Marie Heurtin, son avant-dernier film, raconte l’histoire vraie d’une jeune fille aveugle et sourde, une sauvageonne indomptable que sœur Marguerite, avec obstination, va apprivoiser, apaiser et ouvrir à la communication avec les autres. Au premier contact qu’elle a eu avec elle, sœur Marguerite avait compris que Marie n’était pas la débile que l’on disait. Elle réussit à gagner sa confiance et à lui apprendre le langage des signes. La jeune fille comprend vite que le monde est langage et elle devient boulimique d’apprendre. Pour les sourds aveugles, le rapport au monde est dans le toucher et l’odorat. La première notion abstraite que sœur Marguerite lui apprend, c’est la mort. Lorsqu’une des nonnes meurt, elle lui fait toucher son cadavre. Le savoir est au bout de la main. Dès lors, comment expliquer Dieu à un enfant qui ne peut pas le toucher ? Sœur Marguerite lui répond que Dieu est partout, dans le vivant, dans tout ce qui palpite, dans tout ce qui vibre.

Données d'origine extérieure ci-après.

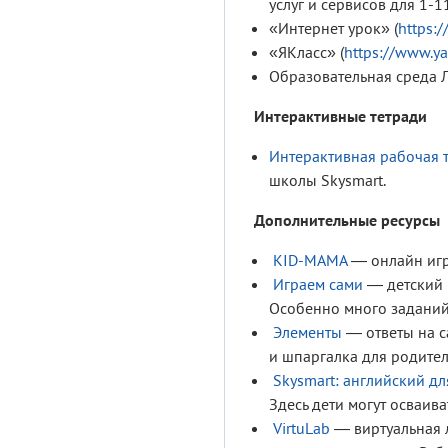
услуг и сервисов для 1-1
«Интернет урок» (
https:/
«ЯКласс» (
https://www.ya
Образовательная среда 
Интерактивные тетради
Интерактивная рабочая 
школы
Skysmart.
Дополнительные ресурсы
KID-MAMA
— онлайн игр
Играем сами
— детский 
Особенно много заданий 
Элементы
— ответы на с
и шпаргалка для родите
Skysmart: английский д
Здесь дети могут осваив
VirtuLab
— виртуальная л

Avec ce film, Jean-Pierre Améris a pu parler de sa foi. Il aime la foi en action, la foi qui fait travailler, s’engager. Croire, c’est faire entrer le désordre, c’est aller vers l’inconfort, comme la sœur quand elle fait entrer Marie dans son institution. « Ce qui compte pour moi, c’est le dépouillement, le chemin d’humilité, le don. J’aimerais avoir ce même détachement que sœur Marguerite qui a refusé la Légion d’honneur. Elle ne voulait pas être décorée, elle prétendait avoir fait ce qu’elle avait à faire. »
Avec les sourds-muets et aveugles avec lesquels il a tourné, le cinéaste a retrouvé la beauté du monde. « Ces jeunes font un pied de nez à nos sociétés où tout est virtuel. Ils prennent le temps de caresser les arbres, les animaux, ils enlacent le monde, le reniflent. Ces enfants sont plus au monde que moi, parce qu’ils l’embrassent. »

Jean BAUWIN

Marie Heurtin, un film de Jean-Pierre Améris, disponible en DVD, Diaphana, 2015.